The effort of making a hall like that pay for itself is going to be a rather difficult one at best. Serious music is not and never has been, as you well know, a profitmaking undertaking. It is necessary to support it massively. It would be only too easy for the directors of the new hall, at the moment called the New Massey Hall, to take the path of least resistance and allow as many pop and rock groups to come in as want to because they attract a very large audience and they make a lot of money. But shall they be the measure of all the care and attention and artistic thought that went into this soaring new building, the care for the musicians and patrons and acoustics? Is it for that reason that it was built?

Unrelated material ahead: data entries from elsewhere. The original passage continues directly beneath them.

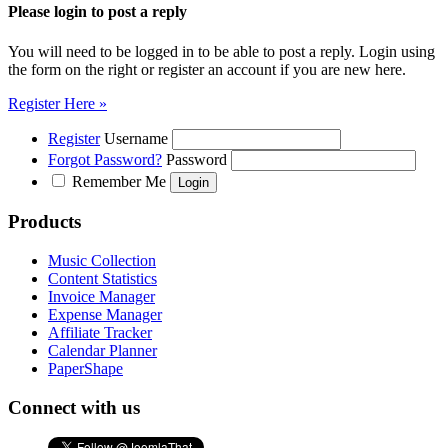
Please login to post a reply
You will need to be logged in to be able to post a reply. Login using
the form on the right or register an account if you are new here.
Register Here »
Register
Username
Forgot Password?
Password
Remember Me
Products
Music Collection
Content Statistics
Invoice Manager
Expense Manager
Affiliate Tracker
Calendar Planner
PaperShape
Connect with us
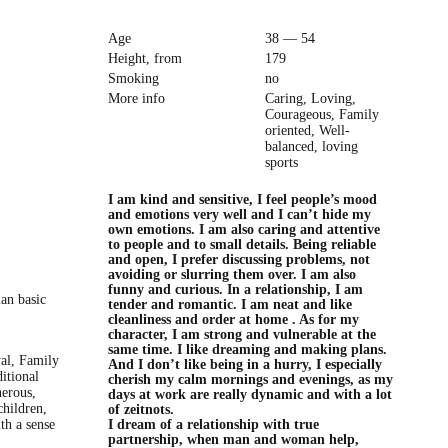
Age
38 — 54
Height, from
179
Smoking
no
More info
Caring, Loving,
Courageous, Family
oriented, Well-
balanced, loving
sports
I am kind and sensitive, I feel people’s mood
and emotions very well and I can’t hide my
own emotions. I am also caring and attentive
to people and to small details. Being reliable
and open, I prefer discussing problems, not
avoiding or slurring them over. I am also
funny and curious. In a relationship, I am
ian basic
tender and romantic. I am neat and like
cleanliness and order at home . As for my
character, I am strong and vulnerable at the
same time. I like dreaming and making plans.
yal, Family
And I don’t like being in a hurry, I especially
ditional
cherish my calm mornings and evenings, as my
nerous,
days at work are really dynamic and with a lot
children,
of zeitnots.
ith a sense
I dream of a relationship with true
partnership, when man and woman help,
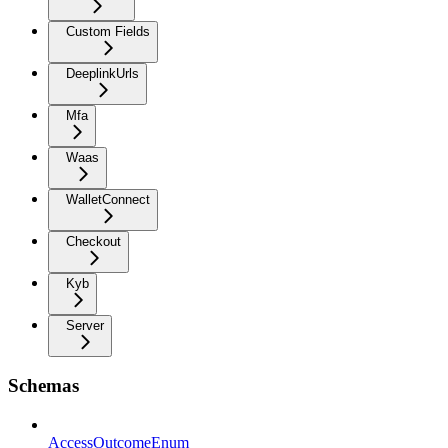
Custom Fields
DeeplinkUrls
Mfa
Waas
WalletConnect
Checkout
Kyb
Server
Schemas
AccessOutcomeEnum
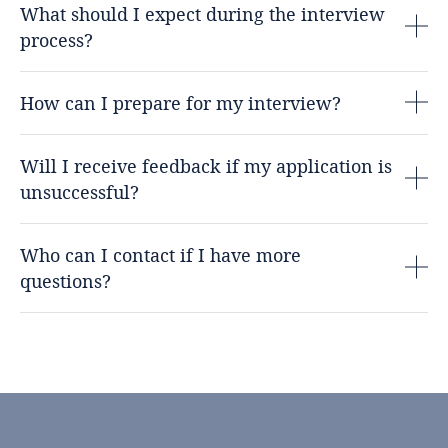
What should I expect during the interview
process?
How can I prepare for my interview?
Will I receive feedback if my application is
unsuccessful?
Who can I contact if I have more
questions?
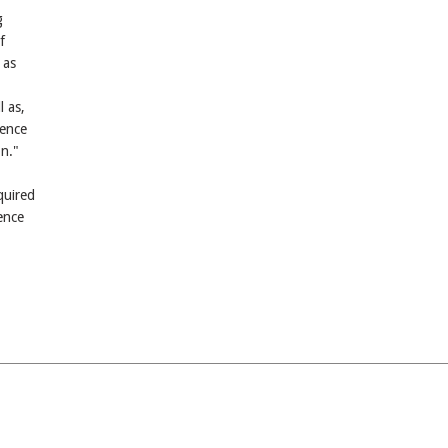
g
f
 as
 as,
ience
on."
quired
ence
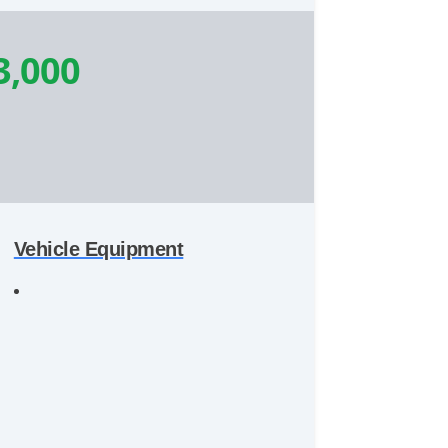
3,000
Vehicle Equipment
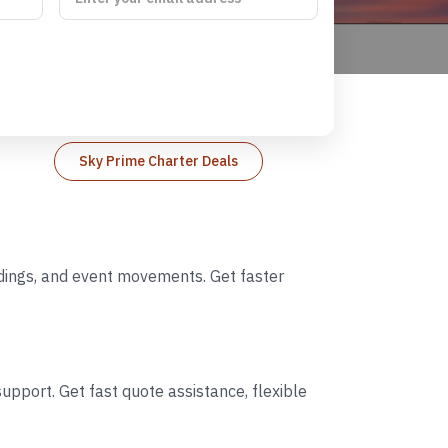
Sky Prime Charter Deals
ddings, and event movements. Get faster
upport. Get fast quote assistance, flexible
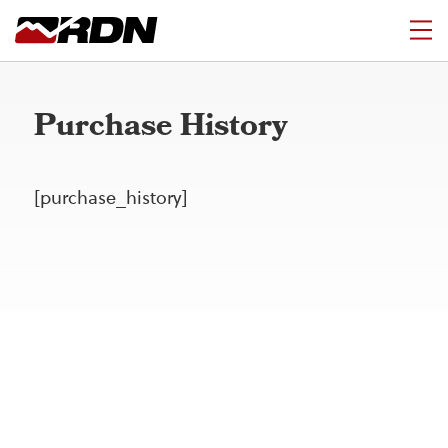
Purchase History
[purchase_history]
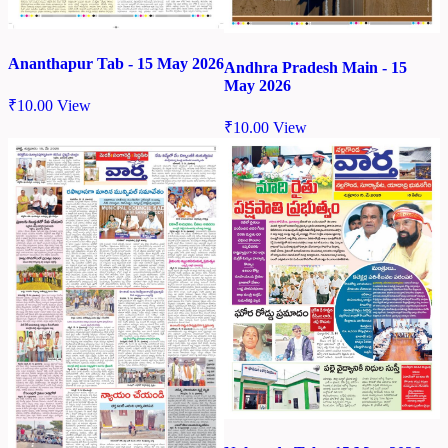
Ananthapur Tab - 15 May 2026
Andhra Pradesh Main - 15
May 2026
₹
10.00
View
₹
10.00
View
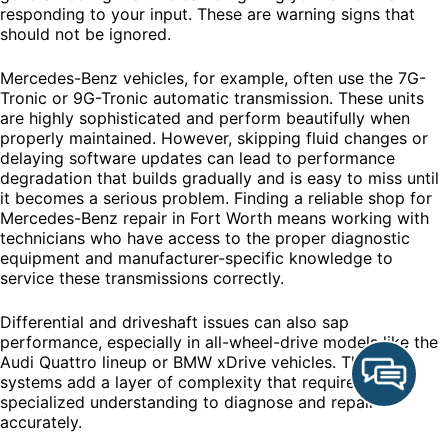
responding to your input. These are warning signs that
should not be ignored.
Mercedes-Benz vehicles, for example, often use the 7G-
Tronic or 9G-Tronic automatic transmission. These units
are highly sophisticated and perform beautifully when
properly maintained. However, skipping fluid changes or
delaying software updates can lead to performance
degradation that builds gradually and is easy to miss until
it becomes a serious problem. Finding a reliable shop for
Mercedes-Benz repair in Fort Worth means working with
technicians who have access to the proper diagnostic
equipment and manufacturer-specific knowledge to
service these transmissions correctly.
Differential and driveshaft issues can also sap
performance, especially in all-wheel-drive models like the
Audi Quattro lineup or BMW xDrive vehicles. These
systems add a layer of complexity that requires
specialized understanding to diagnose and repair
accurately.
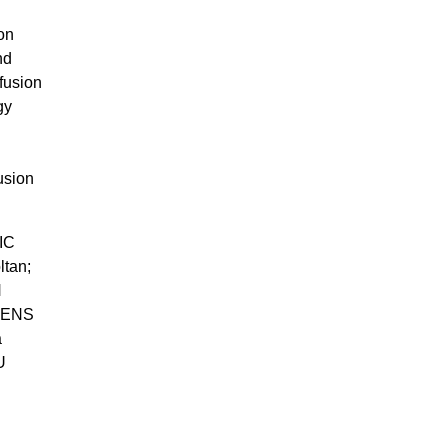
on
nd
fusion
gy
usion
IC
ltan;
N
KENS
a
U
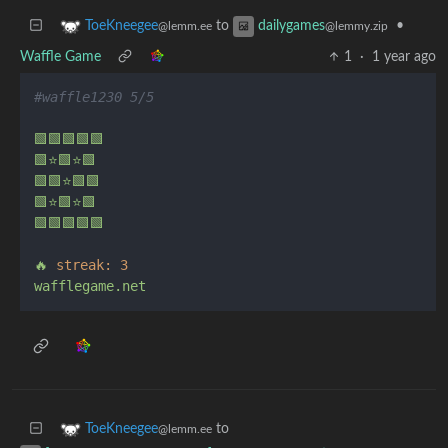
to
•
ToeKneegee
dailygames
@lemm.ee
@lemmy.zip
Waffle Game
1
·
1 year ago
#waffle1230 5/5
🟩🟩🟩🟩🟩
🟩⭐🟩⭐🟩
🟩🟩⭐🟩🟩
🟩⭐🟩⭐🟩
🟩🟩🟩🟩🟩
🔥
streak:
3
wafflegame.net
to
ToeKneegee
@lemm.ee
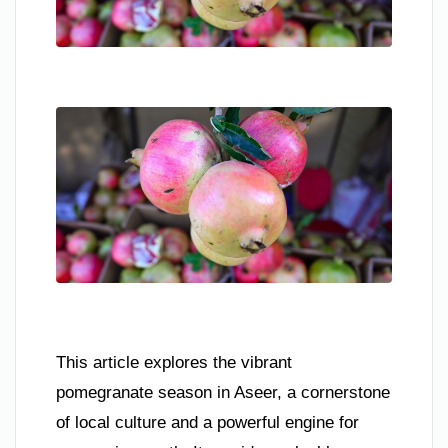
This article explores the vibrant
pomegranate season in Aseer, a cornerstone
of local culture and a powerful engine for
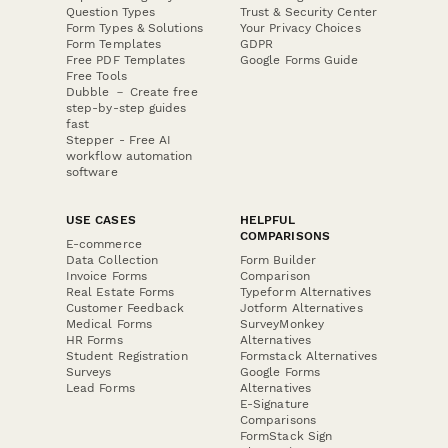
Question Types
Trust & Security Center
Form Types & Solutions
Your Privacy Choices
Form Templates
GDPR
Free PDF Templates
Google Forms Guide
Free Tools
Dubble － Create free
step-by-step guides
fast
Stepper - Free AI
workflow automation
software
USE CASES
HELPFUL
COMPARISONS
E-commerce
Data Collection
Form Builder
Invoice Forms
Comparison
Real Estate Forms
Typeform Alternatives
Customer Feedback
Jotform Alternatives
Medical Forms
SurveyMonkey
HR Forms
Alternatives
Student Registration
Formstack Alternatives
Surveys
Google Forms
Lead Forms
Alternatives
E-Signature
Comparisons
FormStack Sign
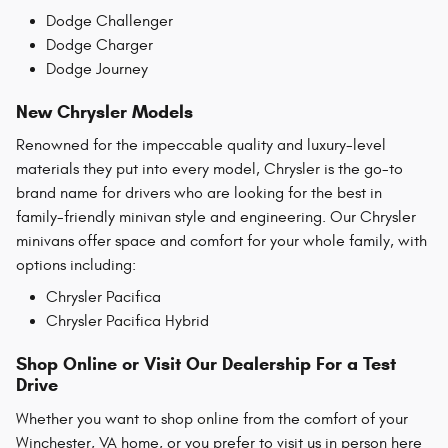
Dodge Challenger
Dodge Charger
Dodge Journey
New Chrysler Models
Renowned for the impeccable quality and luxury-level
materials they put into every model, Chrysler is the go-to
brand name for drivers who are looking for the best in
family-friendly minivan style and engineering. Our Chrysler
minivans offer space and comfort for your whole family, with
options including:
Chrysler Pacifica
Chrysler Pacifica Hybrid
Shop Online or Visit Our Dealership For a Test
Drive
Whether you want to shop online from the comfort of your
Winchester, VA home, or you prefer to visit us in person here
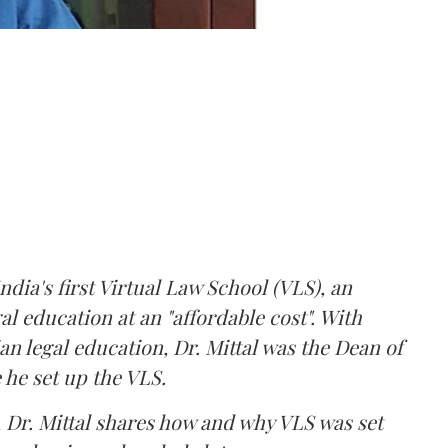
ndia's first Virtual Law School (VLS), an
gal education at an "affordable cost". With
an legal education, Dr. Mittal was the Dean of
 he set up the VLS.
 Dr. Mittal shares how and why VLS was set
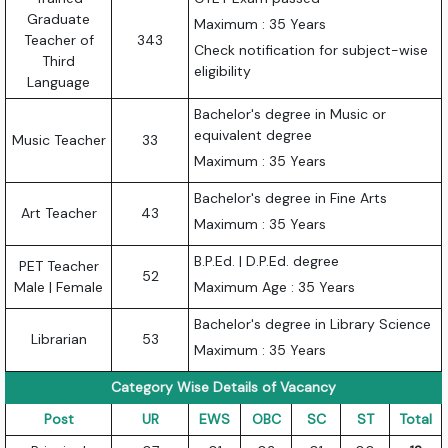
Graduate
Maximum : 35 Years
Teacher of
343
Check notification for subject-wise
Third
eligibility
Language
Bachelor's degree in Music or
equivalent degree
Music Teacher
33
Maximum : 35 Years
Bachelor's degree in Fine Arts
Art Teacher
43
Maximum : 35 Years
B.P.Ed. | D.P.Ed. degree
PET Teacher
52
Male | Female
Maximum Age : 35 Years
Bachelor's degree in Library Science
Librarian
53
Maximum : 35 Years
Category Wise Details of Vacancy
Post
UR
EWS
OBC
SC
ST
Total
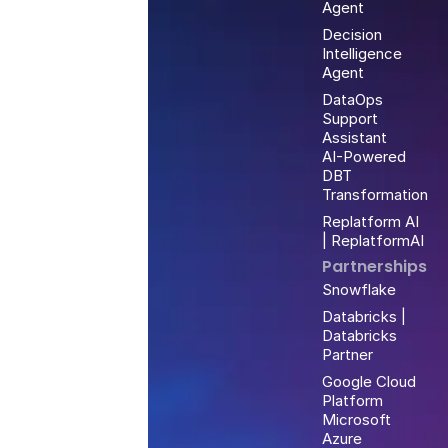
Agent
Decision
Intelligence
Agent
DataOps
Support
Assistant
AI-Powered
DBT
Transformation
Replatform AI
| ReplatformAI
Partnerships
Snowflake
Databricks |
Databricks
Partner
Google Cloud
Platform
Microsoft
Azure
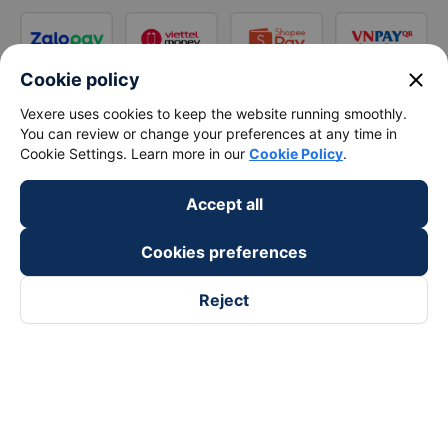
close
Cookie policy
Vexere uses cookies to keep the website running smoothly.
You can review or change your preferences at any time in
Cookie Settings. Learn more in our
Cookie Policy
.
Accept all
Cookies preferences
Reject
Follow us on
Facebook
Tiktok
Youtube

Without demeaning any of the other major centres in Canada, all of which I have played in and will continue to play in with great pleasure, Toronto has a vitality and centrality to the meaning of Canada that is possessed by no other city. It is the cultural capital of this country. How you, the citizens of this city, support it, treat it, use it and love it will in large measure reflect Canada's interest in its own cultural life, its cultural strength and its cultural future.
I will take a few questions now from the floor.
Following the question period, the thanks of the club were expressed to Mr. Stern by Marvin Gelber, Honorary Treasurer of The Empire Club of Canada.